10

7.3K 736 51
                                    

"Apa kita bisa kembali untuk memperbaiki semuanya? Kamu mau rujuk sama aku?"

Pendengaran Eva terasa menuli selama beberapa detik setelahnya. Ucapan Tama seolah terdengar laksana petir di siang bolong yang memekakkan telinga. Ba—bagaimana mungkin? Setelah semua yang terjadi, setelah kesempatan kedua yang diberikannya dan ... setelah kepergian putrinya? Rujuk? Oh, ayolah. Ini konyol.

Eva melepaskan genggaman itu secara paksa. Tama menatap pasrah. Laki-laki itu jelas tahu jawaban mantan istrinya. Diamatinya Eva yang menyeruput kopi yang sudah dingin. Wanita itu mengembuskan napas seraya menatap ke arah langit-langit.

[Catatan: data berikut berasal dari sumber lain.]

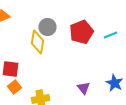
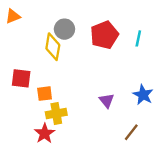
cyan line: (110, 35) -> (138, 38), turned -56
orange square: (14, 87) -> (45, 94), moved, turned 32

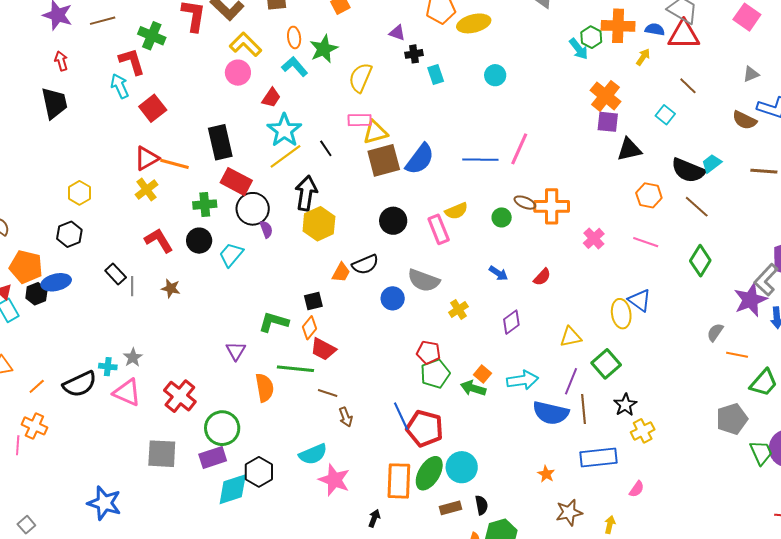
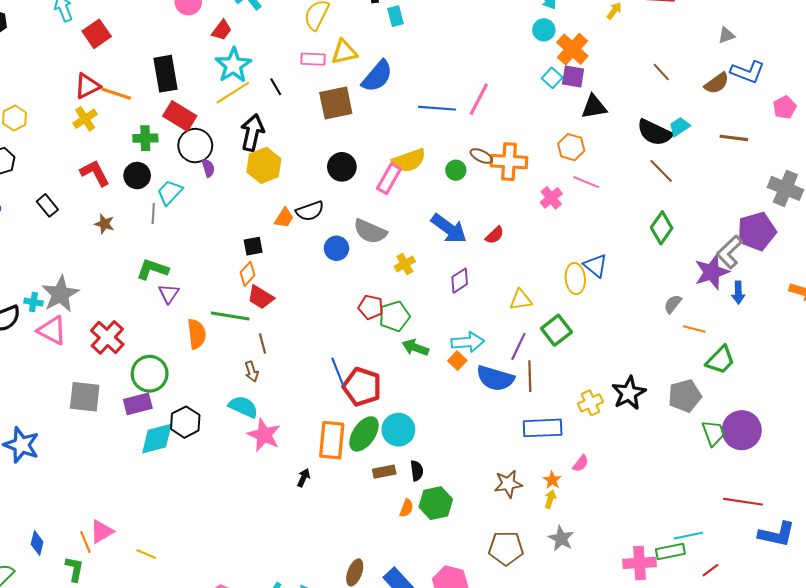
cyan circle: (495, 75) -> (544, 30), moved
brown line: (688, 86) -> (661, 72), moved
cyan square: (665, 115) -> (552, 78), moved
brown semicircle: (745, 120) -> (717, 83), turned -65
yellow triangle: (375, 132) -> (344, 52), moved
blue semicircle: (420, 159) -> (377, 76), moved
orange hexagon: (649, 195) -> (571, 147), moved
yellow semicircle: (456, 211) -> (409, 161), size x1.4
pink rectangle: (439, 229) -> (389, 179), turned 48
pink line: (646, 242) -> (586, 182), moved
blue arrow: (498, 273) -> (449, 229), size x1.8
gray line: (132, 286) -> (153, 213), moved
green L-shape: (274, 322) -> (152, 269), moved
gray star: (133, 357) -> (60, 294), size x1.8
green pentagon: (435, 374) -> (394, 316), moved
orange square: (482, 374) -> (457, 361), moved
brown line: (328, 393) -> (262, 343), turned 54
black star: (625, 405) -> (629, 393), moved, size x1.4
brown arrow: (346, 417) -> (252, 372), moved
cyan semicircle: (313, 454) -> (243, 407), turned -136
orange star: (546, 474) -> (552, 480), moved

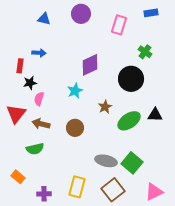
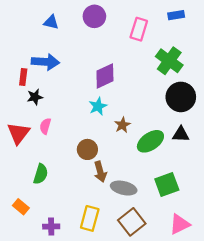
green cross: (145, 52) -> (169, 61), size x1.6
blue arrow: (39, 53) -> (45, 62), size x1.6
black circle: (131, 79) -> (181, 97), moved
cyan star: (75, 91) -> (98, 106), moved
pink semicircle: (39, 99) -> (45, 126), moved
brown arrow: (41, 124) -> (100, 172), moved, turned -120
green semicircle: (35, 149) -> (41, 174), turned -60
green square: (132, 163) -> (167, 185), moved, turned 30

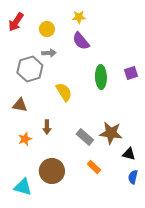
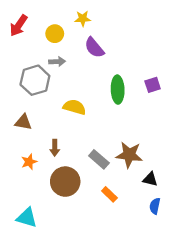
yellow star: (79, 17) -> (83, 19), moved
yellow semicircle: (64, 92) -> (75, 107), turned -42
brown circle: (52, 171) -> (65, 182), moved

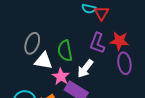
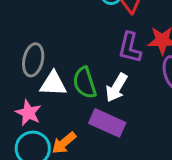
green semicircle: (65, 51) -> (85, 83), moved
pink star: (61, 77) -> (28, 113), moved

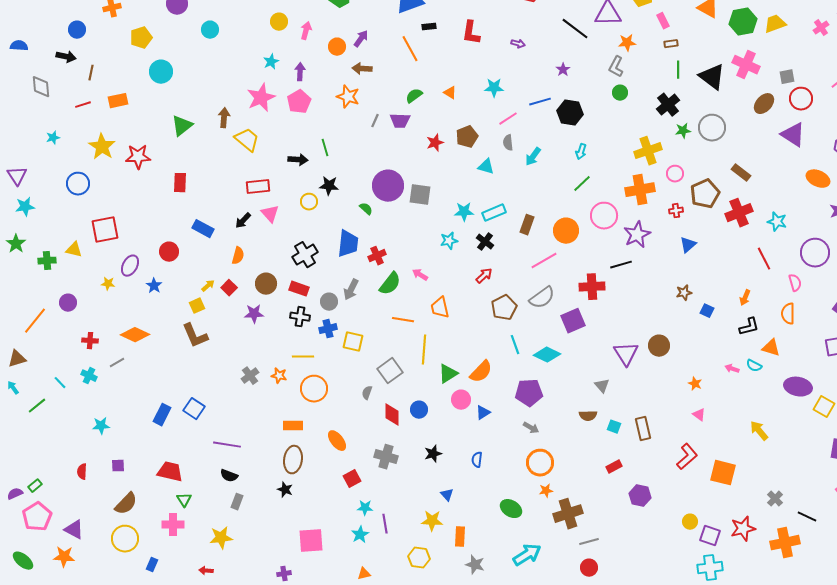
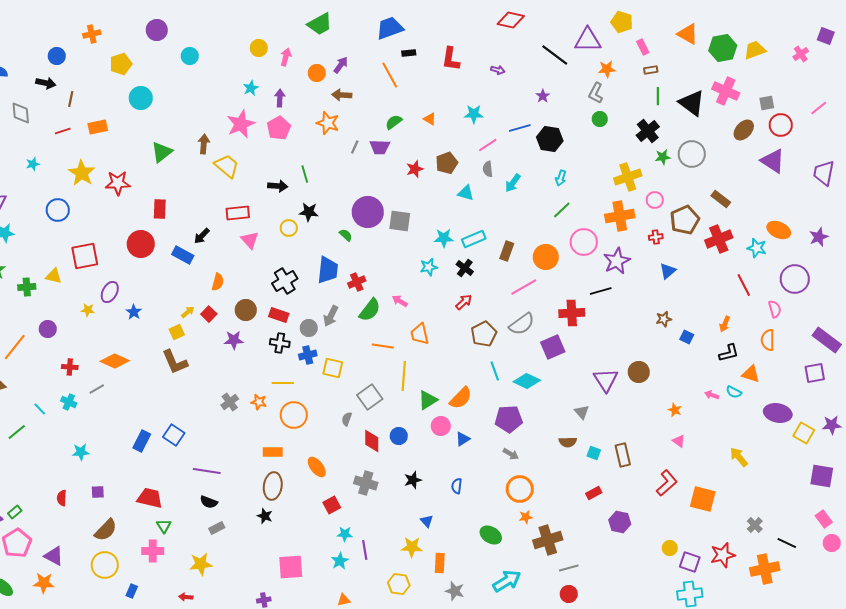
orange ellipse: (818, 179) -> (779, 230), moved
black arrow: (243, 221) -> (202, 236), moved
red circle: (169, 252) -> (141, 244), moved, size x1.4
gray rectangle: (237, 502) -> (217, 528), turned 42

Astaga, ini sungguh amat menyiksa. Semua yang dilaluinya selama ini sangatlah berat. Perceraian bukanlah hal yang mudah, terlebih untuk ketiga anaknya. Mental mereka terkoyak.

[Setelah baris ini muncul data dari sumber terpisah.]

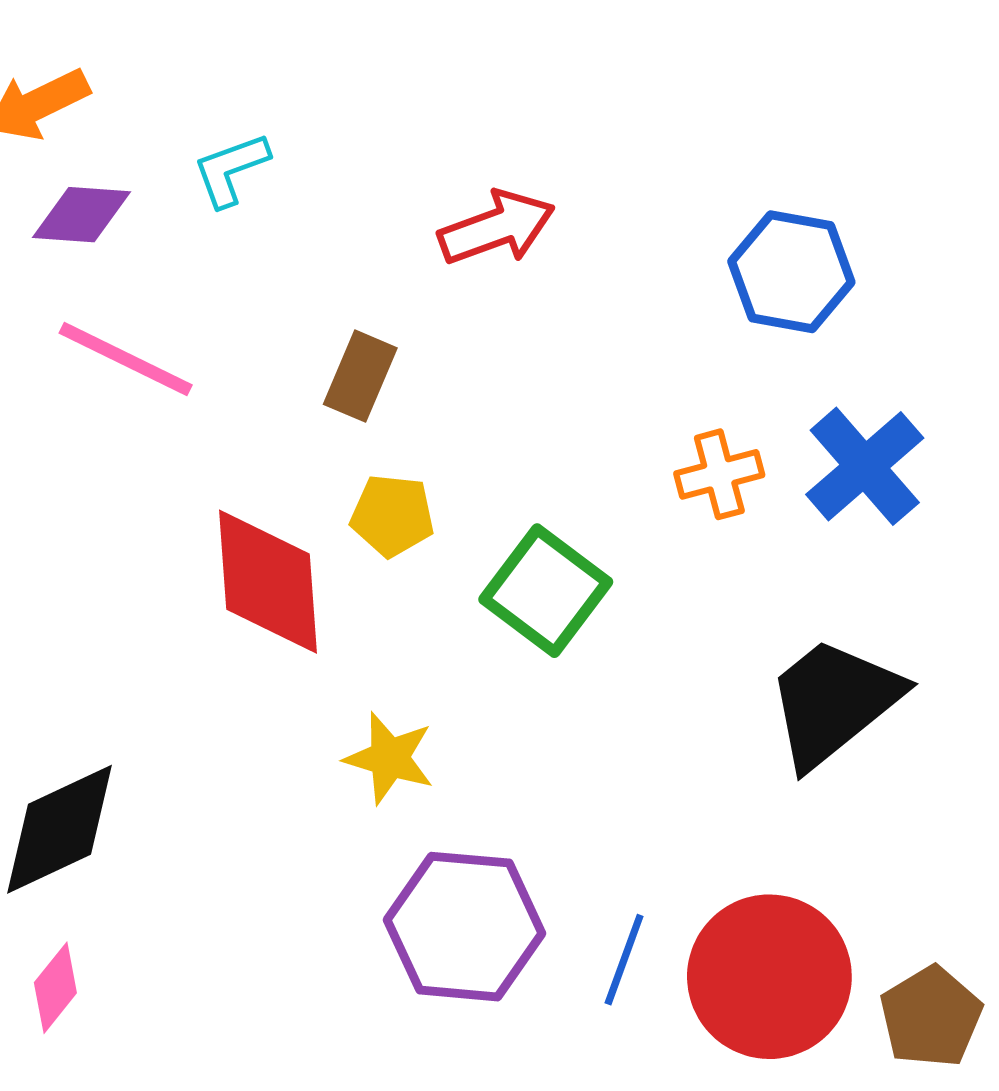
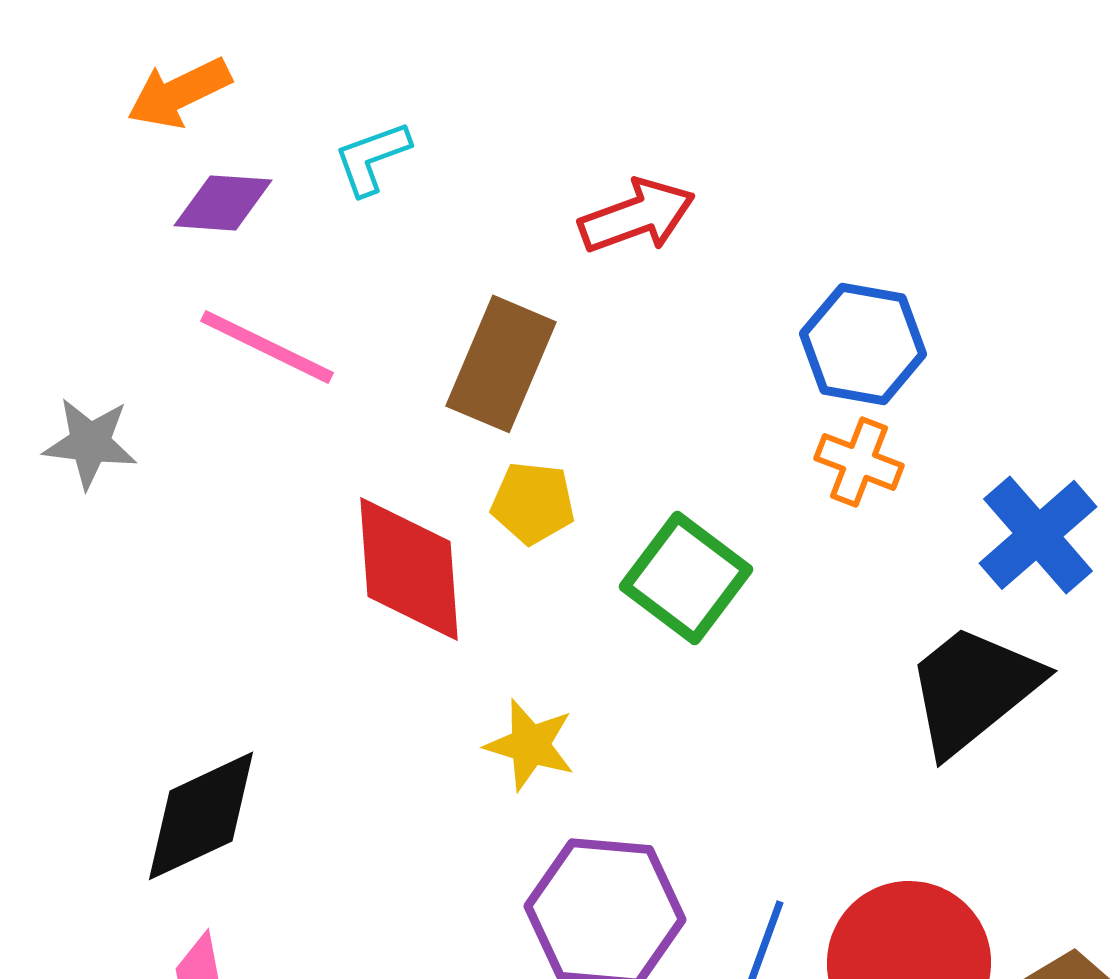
blue hexagon: (791, 272) -> (863, 344), moved
brown rectangle: (360, 376) -> (501, 364), size x1.5
blue cross: (865, 466) -> (1038, 535), moved
orange cross: (719, 474) -> (859, 462), turned 36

"Sorry, Tam. Aku nggak bisa. Aku pernah kasih kamu kesempatan waktu itu. Saat itu, anak-anak yang jadi pertimbangan terbesarku. Tapi, ternyata kamu terlena dengan kepercayaan dan kesempatan yang aku kasih."

"Tapi, Va. Kita nggak akan tau gimana hasilnya kalau nggak dicoba," sahut Tama. Eva menggeleng. "Aku janji ke kamu untuk menebus semuanya."

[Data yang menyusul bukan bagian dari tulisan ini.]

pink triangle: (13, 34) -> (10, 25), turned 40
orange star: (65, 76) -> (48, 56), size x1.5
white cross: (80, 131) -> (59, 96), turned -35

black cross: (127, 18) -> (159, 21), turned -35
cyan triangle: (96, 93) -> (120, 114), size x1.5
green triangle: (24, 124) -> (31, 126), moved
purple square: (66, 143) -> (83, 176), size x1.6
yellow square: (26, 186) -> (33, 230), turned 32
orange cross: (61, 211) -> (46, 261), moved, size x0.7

"Aku nggak suka coba-coba untuk masalah masa depan. Aku pernah coba-coba kasih kesempatan ke kamu, berharap kamu kembali ke kami. Tapi ...."

Tama menelan ludahnya kasar. Sebesar apapun usahanya, Eva tak akan pernah kembali lagi padanya. Ia menatap raut wajah ayu Eva. Wanita itu jelas terlihat jauh lebih bahagia ketimbang beberapa bulan yang lalu, saat masih menjadi istrinya.

Tama masih ingat betul bagaimana hatinya bisa terpaut pada sosok Eva. Kecantikannya yag natural dan sosoknya yang independen menjadi daya tarik tersendiri baginya. Ia merasa menjadi pemenang saat berhasil mendapatkan Eva, tentu setelah mengalahkan beberapa pria yang juga menaruh minat pada wanita itu.

"Sudah saatnya untuk masing-masing dari kita menata kehidupan." Eva kembali bersuara. "Anggap apa yang terjadi sebelumnya sebagai salah satu kisah dalam perjalanan hidup kita. Aku nggak bisa terima tawaran rujuk yang kamu ajukan. Selama ini, aku sibuk berpikir apa yang kurang dari aku yang akhirnya buat kamu berselingkuh. Aku harap kamu bisa dapat perempuan yang jauh lebih baik dari aku, Tam."

"Va ...."

Kamu yang terbaik, Va. Demi Tuhan!

"Kalau sudah dapat, pelan-pelan kamu kenalkan ke anak-anak karena dia akan jadi ibu sambung untuk mereka. Kamu mau tinggal untuk makan malam atau ...." Ucapan Eva terjeda saat melihat Tama yang sudah berdiri dan memakai jaketnya. "Kamu mau pulang?"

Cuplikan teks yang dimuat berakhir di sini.